The everyday stress/worry of trying to meet a bottle count and calorie goal became far too difficult... and the goal was unobtainable. Ultimately, we all had to give in and give Crosby an NJ feeding tube, which was inserted into his small intestine via interventional radiology (IR) at Nationwide. The NJ fed directly from his nose into his stomach (nasal jejunum), to hopefully bypass his tendency to constanly throw up eveything. However, after about two weeks, we were ready to rip out the NJ ourselves. Crosby was growing, but extremely fussy and ironically throwing up EVEN MORE. After concluding that the NJ tube likely caused an obstruction in his GI tract due to his small size, we quickly decided to try the simpler NG (nasal gastric) tube, which feeds into his nose down to his stomach. Though it's easier to pull out (ask Crosby how many times a day he tugs on it...?!) and often needs replaced, it can be inserted at home or via the help of a nurse without a trip to Nationwide Radiology.

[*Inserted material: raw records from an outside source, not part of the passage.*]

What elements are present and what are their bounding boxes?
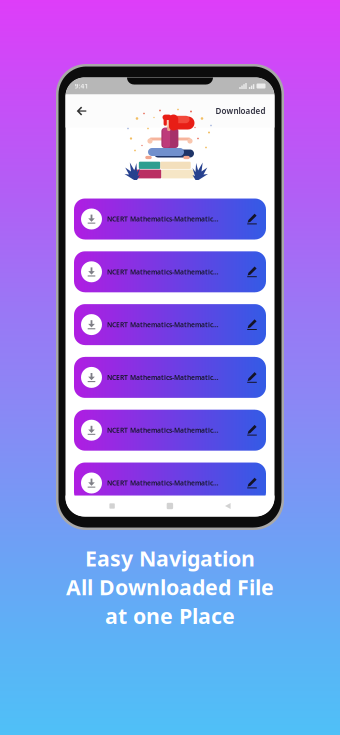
button[interactable]: Back <box>217 495 239 517</box>
staticText: All Downloaded File <box>66 573 274 601</box>
staticText: Downloaded <box>216 106 266 116</box>
staticText: Easy Navigation <box>85 544 255 572</box>
button[interactable]: NCERT Mathematics-Mathematic… <box>74 304 266 345</box>
button[interactable]: Recent apps <box>101 495 123 517</box>
button[interactable]: Back <box>66 98 98 124</box>
staticText: NCERT Mathematics-Mathematic… <box>107 426 219 435</box>
staticText: 9:41 <box>74 82 88 90</box>
staticText: NCERT Mathematics-Mathematic… <box>107 373 219 382</box>
staticText: NCERT Mathematics-Mathematic… <box>107 479 219 488</box>
button[interactable]: NCERT Mathematics-Mathematic… <box>74 410 266 451</box>
button[interactable]: NCERT Mathematics-Mathematic… <box>74 357 266 398</box>
staticText: NCERT Mathematics-Mathematic… <box>107 215 219 224</box>
staticText: at one Place <box>105 602 235 630</box>
button[interactable]: NCERT Mathematics-Mathematic… <box>74 198 266 240</box>
staticText: NCERT Mathematics-Mathematic… <box>107 320 219 329</box>
staticText: NCERT Mathematics-Mathematic… <box>107 267 219 276</box>
button[interactable]: NCERT Mathematics-Mathematic… <box>74 462 266 504</box>
button[interactable]: NCERT Mathematics-Mathematic… <box>74 251 266 292</box>
button[interactable]: Home <box>159 495 181 517</box>
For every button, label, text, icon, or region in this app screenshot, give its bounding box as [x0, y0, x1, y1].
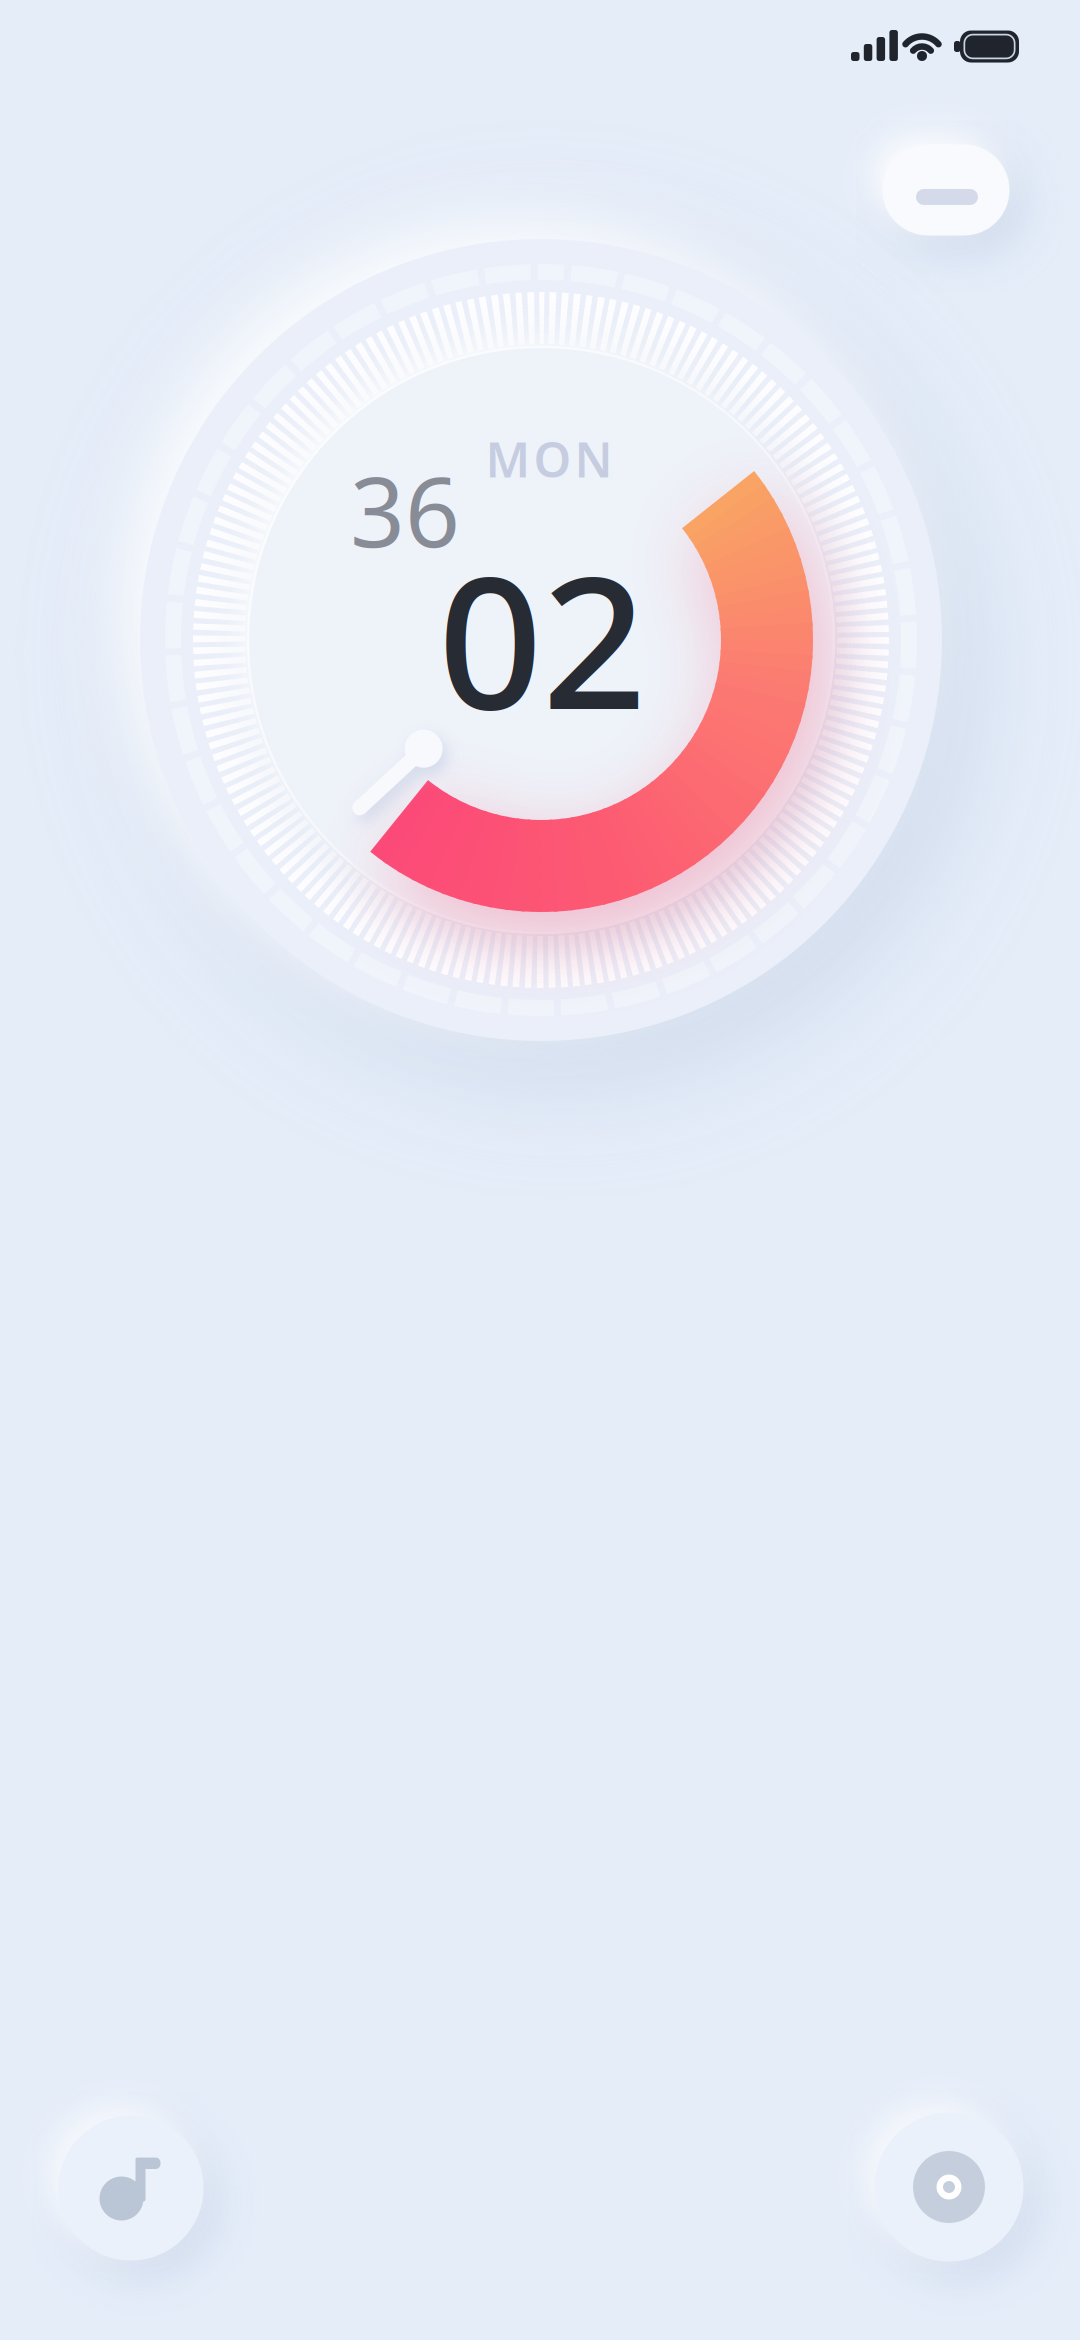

But now... amongst all this stress. We received the BEST news. Crosby has a donor! A selfless young man from Poland is a confirmed 10/10 match, and is commited to donating his bone marrow in either April, May or June 2022! A date for the BMT has not yet been set. Crosby will have an overnight visit one month before admission for extensive bloodwork and testing, and just like Caleb, will then be admitted for about six weeks, followed by about a four week stay at Ronald McDonald across the street. Admission will begin with port (central line) and PICC line placement surgery, followed by several weeks of chemotherapy, the transplant and the "count recovery" period. Crosby will need one extra round of chemo due to having an unrelated donor, as well as to prevent the need for a stem cell "boost" or loss of his graft (new immune system). (Caleb unexpectedly needed a boost six months post transplant, partly due to the lower intensity chemo.)
We often ask ourselves, why is this happening AGAIN, for a second time... but a wise, dear friend asked us to consider this not as a restart... but a continuation. Well, here we are. Five years later, and our medical journey continues. The isolation, the questions, the medications, the sleepless nights... continue. What if the story never really "ended?" We were hoping to be "done" with the suffering, the pain, the loss of "normalcy." But this was certainly God's plan all along. We don't understand, but we must move forward and try to accept that we are exactly where God wants us to be. Acceptance. Hope. They're daily decisions, and ones that can be very difficult some days.
However, we are not alone in this diagnosis this time around. Caleb was the first discovered in the USA, but he certainly wasn't the last. Although we would never wish this upon another family, we are extremely fortunate to now connect with a very small community of parents around the world carrying the weight of the same diagnosis with and for their children... each and every day. Who just want their children safe and healthy and happy, just like we do. Just like every parent does. And just when we thought we were the ONLY known parents in the world, with now TWO kiddos with ICF... we are blessed to have the support of one very special family who has walked and continues to walk this road before us (you know who you are.)
Thank you for reading our story and following our journey... and may God bless you and your family.